In order to do his job however the user is dependent on all modules being present.
This is different from the WMP case since if I remove the DivX plugin WMP is still a useful program.
Also in the WMP case functionality may be added later without upgrading the main program and it may be added by a 3rdparty (e.g. DivX corporation).
In our case it is hardcoded in the core something like:
if(objectClickedOnType == "media")
else if (objectClickedOnType == "textFile")
So in our case it is not possible to extend our program by merely adding a plugin.
Harley: yes it is a good thing to have loose coupling between the modules but could we not achieve this with dynamic libraries (.dll/.so) as well? When using a .dll one is ensured that the contact with the main program only goes trough the exported interface in the .dll.

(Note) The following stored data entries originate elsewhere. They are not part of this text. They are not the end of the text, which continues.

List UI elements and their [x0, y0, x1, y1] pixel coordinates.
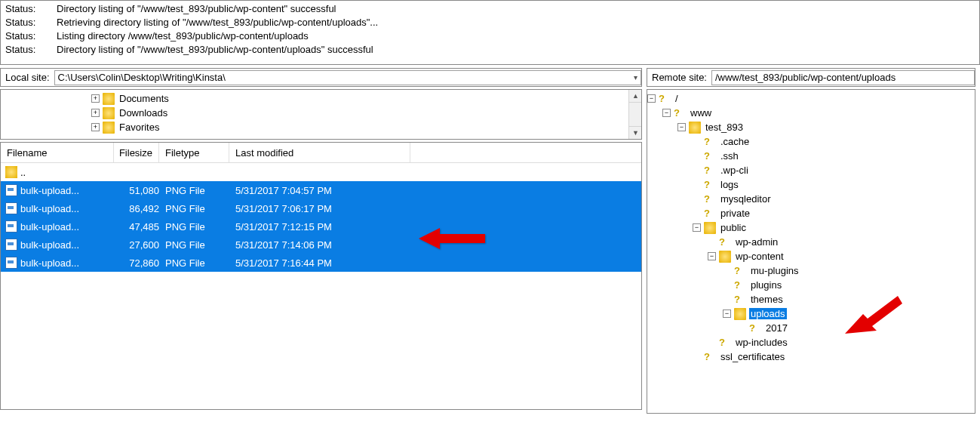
filename-cell: ..: [20, 167, 26, 178]
tree-item[interactable]: −uploads: [647, 306, 975, 321]
tree-item-label: public: [719, 222, 748, 233]
tree-item[interactable]: +Documents: [1, 91, 641, 106]
unknown-folder-icon: ?: [659, 93, 671, 105]
chevron-down-icon[interactable]: ▾: [634, 73, 637, 82]
unknown-folder-icon: ?: [734, 294, 746, 306]
local-pane: Local site: C:\Users\Colin\Desktop\Writi…: [0, 68, 642, 414]
status-line: Directory listing of "/www/test_893/publ…: [57, 43, 373, 57]
filesize-cell: 72,860: [114, 257, 159, 269]
tree-item[interactable]: ?plugins: [647, 278, 975, 292]
tree-item-label: ssl_certificates: [719, 351, 786, 362]
tree-item[interactable]: −?/: [647, 91, 975, 106]
file-row[interactable]: bulk-upload...86,492PNG File5/31/2017 7:…: [1, 199, 641, 217]
modified-cell: 5/31/2017 7:16:44 PM: [229, 257, 410, 269]
remote-tree[interactable]: −?/−?www−test_893?.cache?.ssh?.wp-cli?lo…: [647, 89, 975, 414]
tree-item[interactable]: ?.ssh: [647, 149, 975, 163]
tree-item-label: themes: [749, 294, 785, 305]
status-line: Retrieving directory listing of "/www/te…: [57, 16, 378, 29]
expander-icon[interactable]: −: [693, 223, 701, 232]
tree-item[interactable]: ?mysqleditor: [647, 192, 975, 206]
column-filesize[interactable]: Filesize: [114, 143, 159, 162]
filesize-cell: 86,492: [114, 203, 159, 214]
filename-cell: bulk-upload...: [20, 185, 79, 196]
filesize-cell: 51,080: [114, 185, 159, 196]
file-row[interactable]: bulk-upload...47,485PNG File5/31/2017 7:…: [1, 217, 641, 236]
expander-icon[interactable]: +: [91, 123, 100, 131]
tree-item-label: mu-plugins: [749, 265, 800, 276]
tree-item[interactable]: ?wp-includes: [647, 335, 975, 350]
tree-item[interactable]: ?2017: [647, 321, 975, 335]
column-last-modified[interactable]: Last modified: [229, 143, 410, 162]
tree-item-label: www: [689, 107, 713, 119]
image-file-icon: [5, 257, 17, 269]
expander-icon[interactable]: +: [91, 109, 100, 117]
folder-icon: [689, 122, 701, 134]
folder-icon: [103, 93, 115, 105]
tree-item[interactable]: +Favorites: [1, 120, 641, 134]
parent-directory-row[interactable]: ..: [1, 163, 641, 181]
expander-icon[interactable]: −: [647, 94, 656, 103]
expander-icon[interactable]: −: [723, 310, 731, 318]
tree-item-label: .ssh: [719, 150, 740, 162]
image-file-icon: [5, 239, 17, 251]
grid-header: Filename Filesize Filetype Last modified: [1, 143, 641, 163]
tree-item-label: wp-includes: [734, 337, 789, 348]
remote-path-input[interactable]: /www/test_893/public/wp-content/uploads: [711, 70, 975, 85]
column-filetype[interactable]: Filetype: [159, 143, 229, 162]
tree-item[interactable]: ?private: [647, 206, 975, 220]
scroll-down-icon[interactable]: ▼: [629, 126, 642, 139]
tree-item[interactable]: +Downloads: [1, 106, 641, 120]
file-row[interactable]: bulk-upload...72,860PNG File5/31/2017 7:…: [1, 254, 641, 272]
tree-item-label: wp-content: [734, 251, 785, 262]
folder-icon: [734, 308, 746, 320]
status-label: Status:: [5, 2, 57, 16]
unknown-folder-icon: ?: [704, 136, 716, 148]
tree-item[interactable]: ?mu-plugins: [647, 263, 975, 278]
folder-icon: [5, 166, 17, 178]
tree-item[interactable]: ?.wp-cli: [647, 163, 975, 177]
expander-icon[interactable]: −: [677, 123, 686, 131]
scrollbar[interactable]: ▲ ▼: [628, 90, 641, 139]
tree-item-label: uploads: [749, 308, 787, 319]
expander-icon[interactable]: −: [708, 252, 716, 260]
filetype-cell: PNG File: [159, 239, 229, 251]
image-file-icon: [5, 202, 17, 214]
folder-icon: [719, 251, 731, 263]
tree-item[interactable]: −?www: [647, 106, 975, 120]
modified-cell: 5/31/2017 7:06:17 PM: [229, 203, 410, 214]
local-site-label: Local site:: [1, 72, 54, 83]
grid-body: .. bulk-upload...51,080PNG File5/31/2017…: [1, 163, 641, 272]
expander-icon[interactable]: +: [91, 94, 100, 103]
filename-cell: bulk-upload...: [20, 257, 79, 269]
tree-item-label: plugins: [749, 279, 783, 291]
unknown-folder-icon: ?: [719, 337, 731, 349]
tree-item-label: 2017: [764, 322, 789, 334]
filetype-cell: PNG File: [159, 203, 229, 214]
filetype-cell: PNG File: [159, 221, 229, 233]
local-file-listing: Filename Filesize Filetype Last modified…: [0, 142, 642, 410]
tree-item[interactable]: ?themes: [647, 292, 975, 306]
scroll-up-icon[interactable]: ▲: [629, 90, 642, 103]
column-filename[interactable]: Filename: [1, 143, 114, 162]
expander-icon[interactable]: −: [662, 109, 671, 117]
tree-item[interactable]: ?ssl_certificates: [647, 350, 975, 364]
tree-item-label: /: [674, 93, 680, 104]
tree-item[interactable]: ?.cache: [647, 134, 975, 149]
unknown-folder-icon: ?: [674, 107, 686, 119]
tree-item[interactable]: −public: [647, 220, 975, 235]
tree-item[interactable]: ?wp-admin: [647, 235, 975, 249]
file-row[interactable]: bulk-upload...27,600PNG File5/31/2017 7:…: [1, 236, 641, 254]
filename-cell: bulk-upload...: [20, 221, 79, 233]
filename-cell: bulk-upload...: [20, 203, 79, 214]
tree-item-label: private: [719, 208, 751, 219]
tree-item[interactable]: −test_893: [647, 120, 975, 134]
tree-item[interactable]: −wp-content: [647, 249, 975, 263]
tree-item[interactable]: ?logs: [647, 177, 975, 192]
local-path-input[interactable]: C:\Users\Colin\Desktop\Writing\Kinsta\ ▾: [54, 70, 641, 85]
file-row[interactable]: bulk-upload...51,080PNG File5/31/2017 7:…: [1, 181, 641, 199]
tree-item-label: .wp-cli: [719, 165, 750, 176]
tree-item-label: .cache: [719, 136, 751, 147]
local-tree[interactable]: +Documents+Downloads+Favorites ▲ ▼: [0, 89, 642, 140]
modified-cell: 5/31/2017 7:04:57 PM: [229, 185, 410, 196]
unknown-folder-icon: ?: [734, 265, 746, 277]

+1 to software backplanes.
> In our case it is hardcoded in the core something like
You could easily replace that with a configuration data file, which would map the file type to the name of the plug-in.
The main difference between plug-in and not-plug-in, I think, is that a set of plug-ins must all support the same API: e.g. if they all export a "void doWhateverItIsThatYouDo(std::string &file);" method then they're plug-compatible.

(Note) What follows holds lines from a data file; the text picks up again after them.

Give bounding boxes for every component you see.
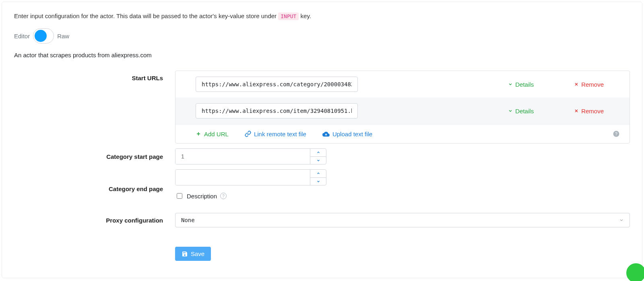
proxy-select-value: None (181, 217, 195, 223)
upload-text-file-button[interactable]: Upload text file (322, 131, 372, 137)
cloud-upload-icon (322, 131, 330, 137)
chevron-down-icon (508, 82, 513, 87)
close-icon (574, 82, 579, 87)
plus-icon (196, 131, 201, 137)
url-input[interactable] (196, 77, 358, 92)
chevron-down-icon (316, 158, 320, 162)
url-row: Details Remove (175, 71, 630, 98)
stepper-up[interactable] (310, 170, 326, 177)
remove-label: Remove (581, 108, 604, 114)
add-url-label: Add URL (204, 131, 229, 137)
label-category-end-page: Category end page (14, 185, 175, 192)
url-row: Details Remove (175, 98, 630, 124)
number-steppers (310, 170, 326, 185)
help-icon[interactable]: ? (613, 130, 620, 137)
remove-label: Remove (581, 81, 604, 88)
start-urls-box: Details Remove Details (175, 71, 630, 144)
input-config-panel: Enter input configuration for the actor.… (2, 2, 642, 278)
category-start-page-group (175, 148, 326, 164)
chevron-down-icon (316, 179, 320, 183)
url-input[interactable] (196, 103, 358, 119)
spacer (14, 232, 175, 236)
intro-before: Enter input configuration for the actor.… (14, 12, 278, 19)
url-details-button[interactable]: Details (508, 81, 534, 88)
actor-description: An actor that scrapes products from alie… (14, 52, 630, 58)
link-icon (245, 131, 251, 137)
toggle-label-editor: Editor (14, 33, 30, 40)
description-checkbox-row: Description ? (175, 192, 630, 200)
save-label: Save (191, 250, 204, 257)
chevron-up-icon (316, 171, 320, 175)
category-end-page-input[interactable] (175, 170, 310, 185)
save-button[interactable]: Save (175, 247, 211, 261)
input-key-badge: INPUT (278, 12, 299, 20)
url-remove-button[interactable]: Remove (574, 81, 604, 88)
link-remote-label: Link remote text file (254, 131, 306, 137)
row-proxy-configuration: Proxy configuration None (14, 213, 630, 227)
svg-text:?: ? (615, 131, 617, 136)
editor-raw-toggle[interactable] (33, 28, 54, 44)
add-url-button[interactable]: Add URL (196, 131, 229, 137)
stepper-up[interactable] (310, 149, 326, 156)
description-checkbox[interactable] (177, 193, 182, 199)
close-icon (574, 108, 579, 113)
description-checkbox-label: Description (187, 193, 217, 200)
row-start-urls: Start URLs Details Remove (14, 71, 630, 144)
url-remove-button[interactable]: Remove (574, 108, 604, 114)
proxy-configuration-select[interactable]: None (175, 213, 630, 227)
row-category-start-page: Category start page (14, 148, 630, 164)
category-start-page-input[interactable] (175, 149, 310, 164)
chat-fab[interactable] (626, 263, 644, 278)
intro-after: key. (301, 12, 311, 19)
chevron-down-icon (508, 108, 513, 113)
number-steppers (310, 149, 326, 164)
label-category-start-page: Category start page (14, 153, 175, 160)
upload-label: Upload text file (332, 131, 372, 137)
stepper-down[interactable] (310, 156, 326, 164)
chevron-down-icon (619, 218, 624, 223)
chevron-up-icon (316, 150, 320, 154)
stepper-down[interactable] (310, 177, 326, 185)
save-icon (182, 251, 188, 257)
details-label: Details (515, 108, 534, 114)
label-proxy-configuration: Proxy configuration (14, 217, 175, 224)
link-remote-file-button[interactable]: Link remote text file (245, 131, 306, 137)
url-actions-row: Add URL Link remote text file Upload tex… (175, 124, 630, 143)
row-save: Save (14, 232, 630, 261)
category-end-page-group (175, 169, 326, 185)
url-details-button[interactable]: Details (508, 108, 534, 114)
label-start-urls: Start URLs (14, 71, 175, 81)
row-category-end-page: Category end page Description ? (14, 169, 630, 208)
help-icon[interactable]: ? (220, 193, 227, 199)
details-label: Details (515, 81, 534, 88)
intro-text: Enter input configuration for the actor.… (14, 12, 630, 19)
toggle-knob (35, 30, 47, 42)
toggle-label-raw: Raw (57, 33, 69, 40)
editor-raw-toggle-row: Editor Raw (14, 28, 630, 44)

> This is different from the WMP case since if I remove the DivX plugin WMP is still a useful program.
The advantages of your plug-in architecture might include:
* Upgrade a plug-in without affecting the rest of the system
* Minimal coupling (a single method) between the core (backplane) and each plug-in implementation
* Minimal coupling between different plug-ins.

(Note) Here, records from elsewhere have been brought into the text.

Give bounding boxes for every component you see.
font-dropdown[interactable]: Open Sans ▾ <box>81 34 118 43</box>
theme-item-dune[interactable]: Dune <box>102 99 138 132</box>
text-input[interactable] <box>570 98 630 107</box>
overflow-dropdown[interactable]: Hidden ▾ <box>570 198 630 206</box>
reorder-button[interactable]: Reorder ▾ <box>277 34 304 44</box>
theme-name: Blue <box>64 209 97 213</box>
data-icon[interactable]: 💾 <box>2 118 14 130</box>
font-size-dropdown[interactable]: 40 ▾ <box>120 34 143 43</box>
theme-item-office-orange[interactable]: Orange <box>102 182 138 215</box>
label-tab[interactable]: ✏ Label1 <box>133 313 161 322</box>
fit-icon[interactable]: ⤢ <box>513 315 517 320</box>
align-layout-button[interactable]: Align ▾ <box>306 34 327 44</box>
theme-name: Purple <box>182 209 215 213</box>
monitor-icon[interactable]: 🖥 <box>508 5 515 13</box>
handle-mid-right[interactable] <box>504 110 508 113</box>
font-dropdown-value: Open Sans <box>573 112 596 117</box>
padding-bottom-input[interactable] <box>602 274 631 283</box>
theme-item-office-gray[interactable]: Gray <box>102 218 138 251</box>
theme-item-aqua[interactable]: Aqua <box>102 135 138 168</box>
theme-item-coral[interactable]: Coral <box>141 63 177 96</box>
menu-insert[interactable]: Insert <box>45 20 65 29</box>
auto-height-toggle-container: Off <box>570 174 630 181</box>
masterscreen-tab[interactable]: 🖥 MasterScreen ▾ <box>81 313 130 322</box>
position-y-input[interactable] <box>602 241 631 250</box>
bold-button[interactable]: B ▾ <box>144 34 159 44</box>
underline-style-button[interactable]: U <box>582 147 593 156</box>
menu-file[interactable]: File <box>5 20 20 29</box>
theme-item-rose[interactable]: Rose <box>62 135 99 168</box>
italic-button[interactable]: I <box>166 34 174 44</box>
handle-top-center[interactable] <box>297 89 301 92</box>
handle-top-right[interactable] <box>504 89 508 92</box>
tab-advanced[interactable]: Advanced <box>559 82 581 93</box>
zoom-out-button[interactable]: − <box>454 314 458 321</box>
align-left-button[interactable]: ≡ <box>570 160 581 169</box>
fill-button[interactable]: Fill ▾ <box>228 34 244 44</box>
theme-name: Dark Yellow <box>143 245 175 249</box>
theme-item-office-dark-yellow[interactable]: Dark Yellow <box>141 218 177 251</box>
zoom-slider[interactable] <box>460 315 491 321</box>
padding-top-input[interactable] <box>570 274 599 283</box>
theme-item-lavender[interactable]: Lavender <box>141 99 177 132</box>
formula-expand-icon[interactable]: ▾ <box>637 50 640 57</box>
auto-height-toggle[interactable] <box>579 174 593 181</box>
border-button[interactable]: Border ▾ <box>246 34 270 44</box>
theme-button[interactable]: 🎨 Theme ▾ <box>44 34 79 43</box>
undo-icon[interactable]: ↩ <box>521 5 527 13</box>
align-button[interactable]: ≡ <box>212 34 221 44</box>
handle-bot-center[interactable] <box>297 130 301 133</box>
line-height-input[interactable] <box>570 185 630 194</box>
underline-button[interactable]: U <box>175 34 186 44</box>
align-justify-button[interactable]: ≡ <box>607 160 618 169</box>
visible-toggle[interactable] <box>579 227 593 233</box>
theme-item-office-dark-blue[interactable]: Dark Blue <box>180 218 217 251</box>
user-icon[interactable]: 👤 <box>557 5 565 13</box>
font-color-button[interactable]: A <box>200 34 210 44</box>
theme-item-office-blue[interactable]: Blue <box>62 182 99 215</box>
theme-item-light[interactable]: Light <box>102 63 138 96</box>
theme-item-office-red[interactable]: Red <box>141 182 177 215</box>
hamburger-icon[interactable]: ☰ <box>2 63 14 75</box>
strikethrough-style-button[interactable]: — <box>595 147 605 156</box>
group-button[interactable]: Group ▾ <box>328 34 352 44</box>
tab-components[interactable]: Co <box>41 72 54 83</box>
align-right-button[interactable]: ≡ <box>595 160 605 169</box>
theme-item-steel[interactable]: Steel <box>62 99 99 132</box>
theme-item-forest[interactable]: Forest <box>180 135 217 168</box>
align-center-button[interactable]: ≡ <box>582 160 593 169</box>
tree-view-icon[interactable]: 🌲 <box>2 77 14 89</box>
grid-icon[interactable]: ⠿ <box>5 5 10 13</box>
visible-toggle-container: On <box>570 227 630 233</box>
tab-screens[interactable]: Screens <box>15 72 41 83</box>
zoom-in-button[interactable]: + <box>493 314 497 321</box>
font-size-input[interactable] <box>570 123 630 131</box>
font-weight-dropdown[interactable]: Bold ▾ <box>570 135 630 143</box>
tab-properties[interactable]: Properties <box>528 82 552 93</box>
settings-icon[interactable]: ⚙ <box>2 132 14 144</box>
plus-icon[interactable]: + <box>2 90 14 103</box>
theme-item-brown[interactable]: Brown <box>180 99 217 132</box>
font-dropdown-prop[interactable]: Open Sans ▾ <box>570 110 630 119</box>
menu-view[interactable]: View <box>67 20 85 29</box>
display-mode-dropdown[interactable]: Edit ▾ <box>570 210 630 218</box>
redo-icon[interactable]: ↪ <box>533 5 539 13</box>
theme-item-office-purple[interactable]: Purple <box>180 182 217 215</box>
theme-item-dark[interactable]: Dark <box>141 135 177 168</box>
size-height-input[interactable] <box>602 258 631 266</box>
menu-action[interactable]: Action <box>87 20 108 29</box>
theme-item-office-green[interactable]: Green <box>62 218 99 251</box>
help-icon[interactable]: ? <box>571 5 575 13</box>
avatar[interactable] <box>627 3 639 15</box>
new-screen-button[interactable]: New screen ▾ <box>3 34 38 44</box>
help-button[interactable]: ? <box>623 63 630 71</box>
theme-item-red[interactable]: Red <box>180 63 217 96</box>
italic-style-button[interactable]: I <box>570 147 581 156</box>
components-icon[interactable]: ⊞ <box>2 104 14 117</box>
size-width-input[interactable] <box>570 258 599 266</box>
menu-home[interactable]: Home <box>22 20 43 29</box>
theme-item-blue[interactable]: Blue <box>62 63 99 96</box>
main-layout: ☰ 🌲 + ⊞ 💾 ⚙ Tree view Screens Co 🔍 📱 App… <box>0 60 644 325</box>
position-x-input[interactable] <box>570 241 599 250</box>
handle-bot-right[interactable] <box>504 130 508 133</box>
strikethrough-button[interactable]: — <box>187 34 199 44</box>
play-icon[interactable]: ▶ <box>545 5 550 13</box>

"The main difference between plug-in and not-plug-in, I think, is that a set of plug-ins must all support the same API"
That's true, of course. But the practicaly advantage you get from plugins goes way beyond that. Dll's expose only a list of procedures or functions. Variables, classes, objects inside the dll are not directly accessible to outside processes. Writing a plugin involves moving most or all of the relevant code into the dll, where all variables and objects can be directly referenced. This is part of the "modularity" advantage that's been mentioned.
"when I think of plugins, I think of e.g. Windows Media Player (WMP). It is possible to install a plugin (say DivX) which extends the list of media files it can play."
Yes, but that is certainly only one scenario where plugins are useful. That scenario is perhaps most helpful when you want to create architecture where third parties can add functionality to your program.
But plugins are just as useful for a business app with an "outlook bar" or treeview component along left side that loads different forms with widely varying uses. This enforces modularity, allows you to distribute same .exe with different price-levels depending on what functionality (i.e., plugins) is included, simplifies updates, and more.
I develop in Delphi and use a commercial plugin architecure. One neat new feature they've added to most recent version is "cross-platform" plugins. As an advantage derived from the modularity of plugins, a Win32 Delphi application developed with plugins can be ported over to .NET one plugin at a time:
You certainly rarely _need_ a plugin architecture. But if you've inherited an application with a nice plugin architecture, I can hardly imagine why you'd want to jettison it and go back to a non-plugin architecture. I think the main reasons to resist plugin architecture are (1) there's a little bit of a learning curve, and (2) it takes a certain amount of retooling to convert a regular application to use a plugin architecture. But once you're past both of those, you're home free. Don't look back.
I have a lot of experience with this as well. In my case, I designed an API for our system that specified a number of plug-in entry points, some required, some optional.
Our plug-ins ran in a server process, so the API consisted of calls such as:
There were far more than that, but those were the basics.
A common COM interface is also an option.
Plug-ins are extra work, but they are a great way to extend an application.